Mable fell back on the bed laughing at him.

“Can we just agree that we don’t wear those at home?” He threw his body suit in a pile on top of hers in the corner of the room.

“Agreed. You look ridiculous in it. T-shirt is a much better look for you,” she said before she could stop herself, a verbal landslide that tumbled its way out.

She didn’t expect to feel the bed move under his weight, to see the room grow dark as his shadow consumed her. She could smell him, not pungent cologne or salty sweat, but the scent of him through his shirt. Theo crawled over her, a leg on each side of her, not touching her but impossibly close. Mable froze, heart pounding. What the hell was he doing?

Then she heard him whisper, “You looked amazing tonight.” His lips skimmed her cheek ever so slightly before he left a kiss so small and gentle she barely felt it. “And you are worth it.”

He kissed her then, good and hard, so that she tasted the sweetness of strawberries. Theo wasn’t nervous like Dasia or rough like Rowen. He moved with a slow, steady confidence that sent her heartbeat into her throat. She wrapped her legs around him to spur him on.

It had been a good, long while since Mable had been with a man. It made her miss Dasia in many ways, but mostly Theo was exciting. He looked at her with an intensity she couldn’t begin to withstand. He put her in a trance with those smoke-grey eyes of his.

His hands held her with strength, but also with great care, like he was afraid he would hurt her. Then again, he had hurt her once.

As if he remembered, he ran his fingers through her hair where once the scar had been.

“Still feel bad about that?” She pulled his hand down and kissed the center of his palm.

“Always will.”

“Is that what this is about?” she asked.

Theo’s breath heaved with a small laugh. “No, but I could see how you would think that. I thought you were with Dasia. I didn’t want to interfere.” He pushed up the thin fabric of her shirt and kissed her exposed skin. His lips skimmed the area below her belly button, where she had once had tattoos to hide the stretch marks.

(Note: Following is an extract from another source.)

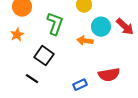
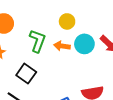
orange arrow: (85, 41) -> (62, 46), moved

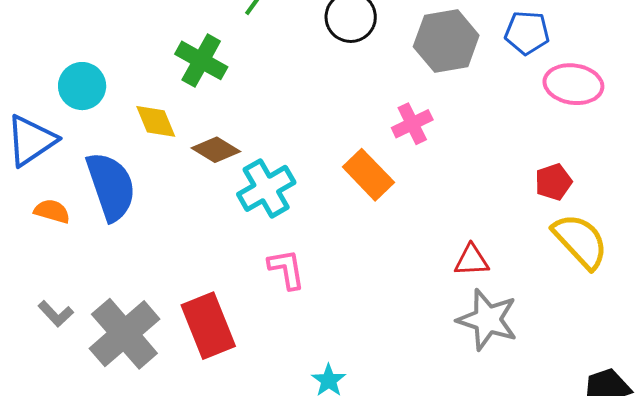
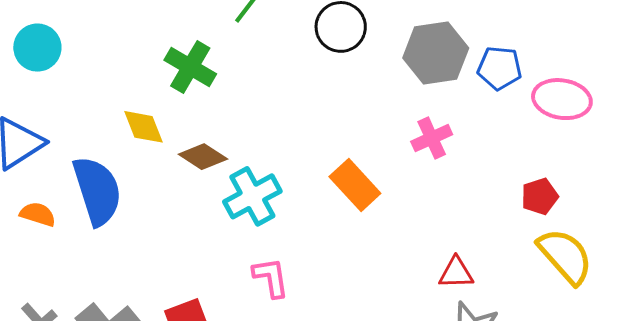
blue pentagon: (527, 33) -> (500, 68), moved
cyan circle: (82, 86) -> (37, 48), moved
pink cross: (412, 124) -> (432, 138), moved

Now, it was smooth.

“I can have two lovers,” she reminded him.

Then, his hands were on the waist of her pants. They were loose fitting and slid off with considerable ease. Theo ran his hands across the tops of her thighs. “I know you can. I shouldn’t have doubted you.”

“You’re okay with that? That you won’t get my whole heart?”

He tipped forward again and consumed her with his kiss. Her heart raced at his touch, his words, his strength. “I’m perfectly okay with it. But you’ll get all of mine.”